Exercise: Give back every record exactly as it reads.

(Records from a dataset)
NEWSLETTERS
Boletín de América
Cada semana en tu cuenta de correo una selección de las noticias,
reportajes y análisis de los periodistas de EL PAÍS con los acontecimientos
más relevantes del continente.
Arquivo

Solution for this problem:
NEWSLETTERS
Boletín de América
Cada semana en tu cuenta de correo una selección de las noticias,
reportajes y análisis de los periodistas de EL PAÍS con los acontecimientos
más relevantes del continente.
Arquivo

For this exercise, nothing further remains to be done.